In "The Model on Portraitists" Evreinov (who was portrayed, among other artists, by Repin) quotes Grillparzer's words: "art is to life what wine is to grape."***
All of Nabokov's books have one thing in common: they intoxicate the reader. The alcohol content (that increased with years) may be different in them, but one always "drinks" them smoothly, as one would Champagne (cf. Smurov's description of a book he recommends to a customer in VN's novella "The Eye" and the advice "to drink Maupassant" the lawyer gives to his client in Chekhov's story "Women's Realm") or Bordeaux. VN's mature plays ("The Event" and "The Walz Invention," 1938) are no exception.

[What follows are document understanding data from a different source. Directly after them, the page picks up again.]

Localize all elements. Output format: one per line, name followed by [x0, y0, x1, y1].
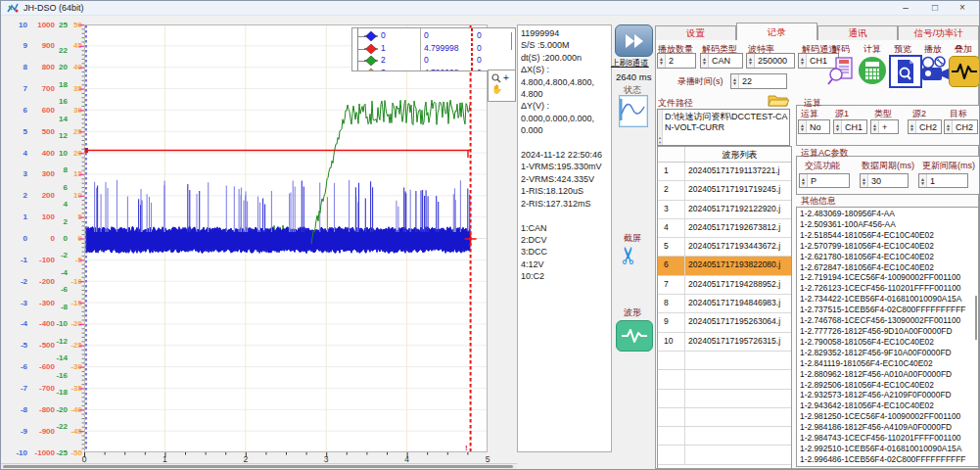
spinner-arrows-icon[interactable]: ▲▼	[747, 54, 755, 68]
calc-tool-button[interactable]	[858, 56, 887, 85]
spinner-arrows-icon[interactable]: ▲▼	[861, 174, 868, 187]
can-frame-line[interactable]: 1-2.984743-1CECF456-110201FFFF001100	[797, 433, 978, 444]
spinner-arrows-icon[interactable]: ▲▼	[799, 54, 807, 68]
operation-spinner[interactable]: ▲▼CH1	[833, 119, 867, 134]
pan-tool[interactable]: ✋	[489, 83, 515, 94]
legend-row[interactable]: 200	[352, 55, 515, 68]
axis-green-tick-label: 18	[52, 80, 68, 89]
plot-hscrollbar[interactable]	[1, 463, 517, 470]
waveform-row-empty[interactable]	[658, 427, 791, 446]
play-tool-button[interactable]	[919, 56, 949, 85]
spinner-arrows-icon[interactable]: ▲▼	[919, 174, 927, 187]
can-frame-line[interactable]: 1-2.518544-181056F4-EC10C40E02	[797, 230, 978, 241]
can-frame-line[interactable]: 1-2.734422-1CEB56F4-016810010090A15A	[797, 294, 978, 305]
zoom-in-tool[interactable]: +	[489, 70, 515, 83]
preview-tool-button[interactable]	[889, 55, 922, 88]
ac-param-spinner[interactable]: ▲▼30	[860, 173, 909, 188]
waveform-row-empty[interactable]	[658, 370, 791, 389]
spinner-arrows-icon[interactable]: ▲▼	[909, 120, 916, 133]
can-frame-line[interactable]: 1-2.737515-1CEB56F4-02C800FFFFFFFFFF	[797, 305, 978, 315]
file-path-box[interactable]: ▲▼ D:\快速访问资料\DCCTEST-CAN-VOLT-CURR	[657, 109, 790, 146]
overlay-tool-button[interactable]	[949, 56, 980, 87]
can-frame-line[interactable]: 1-2.829352-1812F456-9F10A00F0000FD	[797, 348, 978, 358]
waveform-row[interactable]: 82024051717194846983.j	[658, 295, 791, 313]
legend-scrollbar[interactable]	[511, 32, 513, 50]
waveform-plot[interactable]	[84, 24, 488, 452]
can-frame-line[interactable]: 1-2.932573-1812F456-A2109F0F0000FD	[797, 390, 978, 400]
can-frame-line[interactable]: 1-2.570799-181056F4-EC10C40E02	[797, 241, 978, 252]
maximize-button[interactable]: □	[920, 1, 950, 15]
waveform-row[interactable]: 42024051717192673812.j	[658, 219, 791, 238]
can-frame-line[interactable]: 1-2.672847-181056F4-EC10C40E02	[797, 262, 978, 273]
other-info-list[interactable]: 1-2.483069-180956F4-AA1-2.509361-100AF45…	[796, 207, 979, 467]
can-frame-line[interactable]: 1-2.746768-1CECF456-13090002FF001100	[797, 315, 978, 326]
hscrollbar-thumb[interactable]	[3, 465, 513, 468]
can-frame-line[interactable]: 1-2.509361-100AF456-AA	[797, 219, 978, 230]
waveform-button[interactable]	[616, 320, 653, 352]
waveform-row-empty[interactable]	[658, 408, 791, 427]
can-frame-line[interactable]: 1-2.777726-1812F456-9D10A00F0000FD	[797, 326, 978, 337]
waveform-row[interactable]: 22024051717191719245.j	[658, 181, 791, 200]
spinner-arrows-icon[interactable]: ▲▼	[799, 120, 807, 133]
info-list-scrollbar[interactable]	[975, 296, 978, 340]
waveform-row[interactable]: 92024051717195263064.j	[658, 313, 791, 332]
decode-type-spinner[interactable]: ▲▼CAN	[700, 53, 743, 69]
refresh-channels-link[interactable]: 上刷8通道	[611, 58, 649, 70]
waveform-row-empty[interactable]	[658, 352, 791, 370]
play-count-spinner[interactable]: ▲▼2	[657, 53, 696, 69]
axis-red-tick-label: 200	[29, 191, 55, 200]
baud-rate-spinner[interactable]: ▲▼250000	[746, 53, 795, 69]
operation-spinner[interactable]: ▲▼+	[870, 119, 899, 134]
spinner-arrows-icon[interactable]: ▲▼	[658, 54, 666, 68]
can-frame-line[interactable]: 1-2.943642-181056F4-EC10C40E02	[797, 400, 978, 411]
waveform-row[interactable]: 12024051717191137221.j	[658, 163, 791, 181]
can-frame-line[interactable]: 1-2.892506-181056F4-EC10C40E02	[797, 380, 978, 391]
decode-tool-button[interactable]	[826, 56, 856, 85]
tab-signal-power[interactable]: 信号/功率计	[898, 25, 979, 40]
can-frame-line[interactable]: 1-2.984186-1812F456-A4109A0F0000FD	[797, 422, 978, 433]
can-frame-line[interactable]: 1-2.996486-1CEB56F4-02C800FFFFFFFFFF	[797, 454, 978, 465]
waveform-row[interactable]: 72024051717194288952.j	[658, 276, 791, 295]
plot-canvas[interactable]	[84, 24, 488, 452]
waveform-row[interactable]: 32024051717192122920.j	[658, 201, 791, 219]
legend-row[interactable]: 14.7999980	[352, 43, 515, 56]
can-frame-line[interactable]: 1-2.483069-180956F4-AA	[797, 209, 978, 219]
operation-spinner[interactable]: ▲▼CH2	[908, 119, 942, 134]
can-frame-line[interactable]: 1-2.880962-1812F456-A010A00F0000FD	[797, 369, 978, 380]
waveform-row-empty[interactable]	[658, 390, 791, 408]
spinner-arrows-icon[interactable]: ▲▼	[701, 54, 709, 68]
spinner-arrows-icon[interactable]: ▲▼	[834, 120, 842, 133]
plot-legend[interactable]: 00014.799998020034.7999980	[351, 27, 516, 71]
status-waveform-indicator[interactable]	[619, 95, 648, 127]
can-frame-line[interactable]: 1-2.981250-1CEC56F4-10090002FF001100	[797, 411, 978, 422]
spinner-arrows-icon[interactable]: ▲▼	[871, 120, 879, 133]
waveform-row-empty[interactable]	[658, 446, 791, 464]
waveform-row[interactable]: 102024051717195726315.j	[658, 333, 791, 352]
tab-record[interactable]: 记录	[736, 23, 817, 40]
tab-settings[interactable]: 设置	[655, 25, 736, 40]
spinner-arrows-icon[interactable]: ▲▼	[800, 174, 808, 187]
record-time-spinner[interactable]: ▲▼22	[730, 73, 787, 89]
fast-forward-button[interactable]	[615, 24, 653, 57]
waveform-row[interactable]: 52024051717193443672.j	[658, 238, 791, 257]
screenshot-button[interactable]: ✂	[619, 242, 638, 269]
can-frame-line[interactable]: 1-2.992510-1CEB56F4-016810010090A15A	[797, 444, 978, 454]
ac-param-spinner[interactable]: ▲▼P	[799, 173, 850, 188]
waveform-row[interactable]: 62024051717193822080.j	[658, 257, 791, 275]
can-frame-line[interactable]: 1-2.726123-1CECF456-110201FFFF001100	[797, 283, 978, 294]
can-frame-line[interactable]: 1-2.719194-1CEC56F4-10090002FF001100	[797, 272, 978, 283]
close-button[interactable]: ×	[948, 1, 977, 15]
ac-param-spinner[interactable]: ▲▼1	[918, 173, 968, 188]
waveform-table[interactable]: 波形列表 12024051717191137221.j2202405171719…	[657, 146, 792, 469]
can-frame-line[interactable]: 1-2.841119-181056F4-EC10C40E02	[797, 358, 978, 369]
operation-spinner[interactable]: ▲▼CH2	[944, 119, 978, 134]
operation-spinner[interactable]: ▲▼No	[798, 119, 830, 134]
spinner-arrows-icon[interactable]: ▲▼	[731, 74, 739, 88]
legend-row[interactable]: 000	[352, 30, 515, 43]
can-frame-line[interactable]: 1-2.790058-181056F4-EC10C40E02	[797, 337, 978, 348]
waveform-row-index: 8	[658, 295, 685, 312]
can-frame-line[interactable]: 1-2.621780-181056F4-EC10C40E02	[797, 252, 978, 262]
spinner-arrows-icon[interactable]: ▲▼	[945, 120, 953, 133]
minimize-button[interactable]: –	[891, 1, 920, 15]
tab-comm[interactable]: 通讯	[817, 25, 899, 40]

Note the mention of Moёt and (bad) Cognac in "The Event" (incidentally, this play has many affinities with later Ada). The name Baumgarten (of the wine-merchant who paid Troshcheykin a dozen bottles of Moёt for a half-length portrait of him) hints at the title of Chekhov's play "The Cherry Orchard" (as does Vishnevsky, the name of the lawyer in "The Event").
 
*Aleksei Maksimovich Troshcheykin is a namesake of Aleksei Maksimovich Peshkov (a pen name of Maxim Gorky, Chekhov's young friend and correspondent).
**Suvorin's first wife Anna Ivanovna was murdered by her lover Komarov (who then committed suicide) out of jealousy. Tolstoy learnt about this murder from Kramskoy, the artist who painted a portrait (or, rather, two portraits) of the writer (see also my article "Barboshin instead of Barbashin: Does an Event Happen in Nabokov's Play The Event?"). Repin, too, painted several portraits of Tolstoy (who complained that in one of them he looked like an old tippler).
***Aesthetische Studien. Btw., Chekhov, who called his friend Lika Mizinov Melita and the mistress of his friend Levitan (the great landscape painter), Sofia Kuvshinnikov, Sappho (after characters in Grillparzer's tragedy "Sappho"), might have known this aphorism.